キリスト教プロテスタント教会 東京鵜の木教会

創世記 第26章

26章2~3節

主はイサクに現れて仰せられた。「エジプトへは下るな。わたしがあなたに示す地に住みなさい。あなたはこの地に、滞在しなさい。」

人が一番神経質になるのは食糧不足です。イサクは、激しい飢饉から逃げるためエジプトへ下ります。その途中、ペリシテの地に来た時、「エジプトへは下るな。わたしの示す地に住め」との御声を聞きました。イサクの思いと神の思いは違っていました。

人は苦難に直面すると、「神はエジプトへ行き、生き延びるように導いている…」と、自分で先に考え、後で神に同意させる信仰シナリオを書き上げます。しかし、神は御心に沿わない計画に加担できないので、自分のシナリオを自分で行う羽目になり、さらに苦境を増大させます。

大きな苦難から一刻も早く逃げようとするとき、より早く反応するのは、霊(神の御心)でなく肉(自分の計画)です。それは、自分が自分の救い主になり、自分で自分を救う行為です。

友よ。神が語った「エジプトに下るな」とは、「あなたは、自分で自分を救おうとするな」の意味です。そして、「私の示す地に…滞在せよ」は、「子たちよ、わたしはあなたを必ず守る。苦しくてもわたしを信じ、わたしの救いの時を待て」とのメッセージです。

26章7節

すると彼は、「あれは私の妻です。」と言うのを恐れて、「あれは私の妹です。」と答えた。

罪人の子はやはり罪人、あるいは子は親に似るのでしょうか。聖書は何度同じことを繰り返すのでしょう。「私の妹」事件は、父親アブラハムから通算三度目ではありませんか。夫婦も赤の他人とは悲しい言葉ですが、現実でもあります。罪人は、いざとなれば自分を守るために妻も子も利用し、利用できなければ捨てます。

イサクの自己中心は、飢饉という「環境」と、アビメレクという「人」に目を奪われ、神から目を離したからでした。信仰の目的は、神に仕えることであって、家族や人々を愛することは結果です。
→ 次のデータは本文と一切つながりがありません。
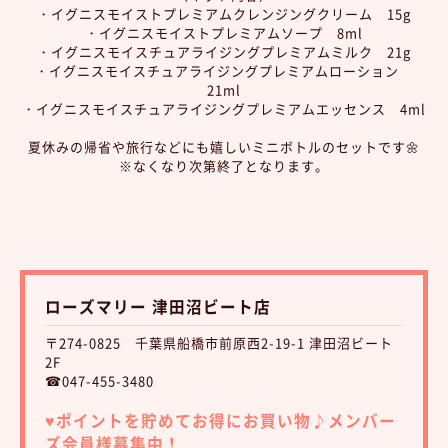
・イグニスモイストプレミアムクレンジングクリーム 15g
・イグニスモイストプレミアムソープ 8ml
・イグニスモイスチュアライジングプレミアムミルク 21g
・イグニスモイスチュアライジングプレミアムローション
21ml
・イグニスモイスチュアライジングプレミアムエッセンス 4ml
夏休みの帰省や旅行などにも嬉しいミニボトルのセットです🌼
※なくなり次第終了となります。
ローズマリー 津田沼ビート店
〒274-0825 千葉県船橋市前原西2-19-1 津田沼ビート
2F
☎047-455-3480
♥︎ポイントを貯めてお得にお買い物♪
メンバー
ズ会員様募集中！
主イエスは、父なる神に仕えた(愛する)ことが、結果として人々を愛することになりました。夫(イサク)が神を愛するとき、どんな犠牲を払っても妻(リベカ)を愛し通すことができるのも結果です。これが愛の秩序からくる、いのちの流れです。

飢饉や恐れなどの山があっても、「私は山に向かって目を上げる。…私の助けは、天地を造られた主から来る。…主はあなたを守る方」(詩121参照)を信じてください。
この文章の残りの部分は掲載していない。